Proposed changes to European laws which could have led to NHS trusts facing massive costs for running standby boilers have been halted.

Conservative MEP Caroline Jackson tabled an amendment to block the move during a debate at the European Parliament on revisions to the European directive on Integrated Pollution Prevention and Control.

The amendment which was backed by 471 votes to 169 will ensure that boilers used in healthcare facilities will only be subject to emission controls based on the amount of time they
run rather than on notional full time running.

Dr Jackson said: “Subjecting them to the full force of the emission controls established in the directive would have made them uneconomic to run because they would have needed major modifications.

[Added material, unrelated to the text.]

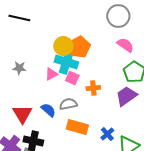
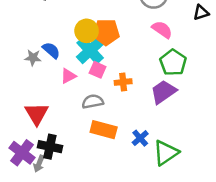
orange pentagon: (79, 47) -> (106, 32), turned 30
cyan cross: (66, 62) -> (90, 50), turned 30
pink triangle: (51, 74) -> (68, 76), moved
blue semicircle: (48, 110) -> (51, 50), moved

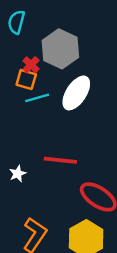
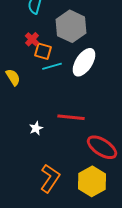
red cross: (31, 65) -> (32, 39), moved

“NHS boilers should never have been put at risk by this directive. The commission is still failing to fully investigate the unintended consequences some of their proposals can have before it brings them forward.

“This amendment has saved the NHS a great deal of money that is clearly better spent on patient care rather than satisfying Brussels.”

The proposed directive will create a permit system to prevent and limit pollution from large-scale industrial installations.

But, Dr Jackson was worried the directive’s proposal to assess industrial boilers on the basis of their potential emissions, rather than their actual emissions would have left hospitals having to cover substantial costs to obtain a permit.

She argued this could have had serious implications for up to 70 hospital trusts due to their reliance on spare boiler capacity to cope with fluctuations in demand or potential technical failures.

She said they would have been faced with the stark choice of paying the huge extra permit costs or shutting down boilers.

Another amendment tabled by Dr Jackson aimed at reducing bureaucracy on emission limits was defeated.

She had argued a proposed European Safety Net should be dropped as the European wide system of uniform emission levels and consumption levels would be costly and burdensome.

She said: “We wanted the existing Best Available Techniques (BAT) method, where national environment agencies tailor emission standards to what a plant can manage.”